Roughly 200 small state agencies, boards and commissions collectively collect and spend millions of dollars.
Gov. Phil Bryant, bless his heart, has again called for a check on state government bureaucracy spending as he has to little avail since 2012. In his budget recommendation for the coming year, he’s calling for a “shared services model” for many small government agencies, boards and commissions. He suggests they share back-office operations such as accounting, budgeting, payroll, grants and procurement.
Secretary of State Delbert Hosemann a few years ago reported that about 60 cents of every dollar the state spent was controlled by an un-elected agency, board or commission. A recent legislative change in special-fund spending has likely reduced that, but what I’ve referred to in the past as “the great, creeping appointed bureaucracy” in state government still costs taxpayers with little oversight.
And anti-big government folks have questioned the need for many of the state’s occupational licensure boards and whether they stifle the free market. They are run by appointees, mostly members of the industries they regulate, posing a potential conflict of interest. A bill passed last year gave the governor, attorney general and secretary of state some oversight of regulations passed by occupational boards. Other recent legislation eliminated a few boards that had been essentially dormant for years.

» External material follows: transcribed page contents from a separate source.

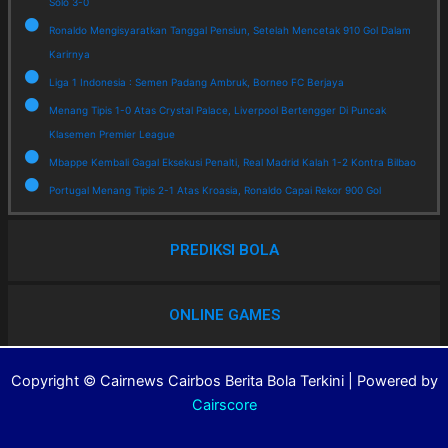
Solo 3-0
Ronaldo Mengisyaratkan Tanggal Pensiun, Setelah Mencetak 910 Gol Dalam
Karirnya
Liga 1 Indonesia : Semen Padang Ambruk, Borneo FC Berjaya
Menang Tipis 1-0 Atas Crystal Palace, Liverpool Bertengger Di Puncak
Klasemen Premier League
Mbappe Kembali Gagal Eksekusi Penalti, Real Madrid Kalah 1-2 Kontra Bilbao
Portugal Menang Tipis 2-1 Atas Kroasia, Ronaldo Capai Rekor 900 Gol
PREDIKSI BOLA
ONLINE GAMES
Copyright © Cairnews Cairbos Berita Bola Terkini | Powered by
Cairscore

But major consolidation or elimination of state agencies, boards and commissions has been thwarted. The little government fiefdoms have proved something of a political third rail. They have legislative and political clout. For instance, no elected leader relishes the prospect of thousands of cosmetologists or barbers mad at them for trying to consolidate the two separate boards that oversee and license them.
Bryant has admitted he underestimated the “political support system” many little agencies and boards have. His new recommendation, Bryant said, “does not contemplate a massive consolidation of state agencies.” Instead, he recommends a small number of boards be chosen for shared services, then more added later.
This would be a start to reducing the cost of an outsized bureaucracy for a state that can’t afford it. But opposition to such moves has been strong and bipartisan.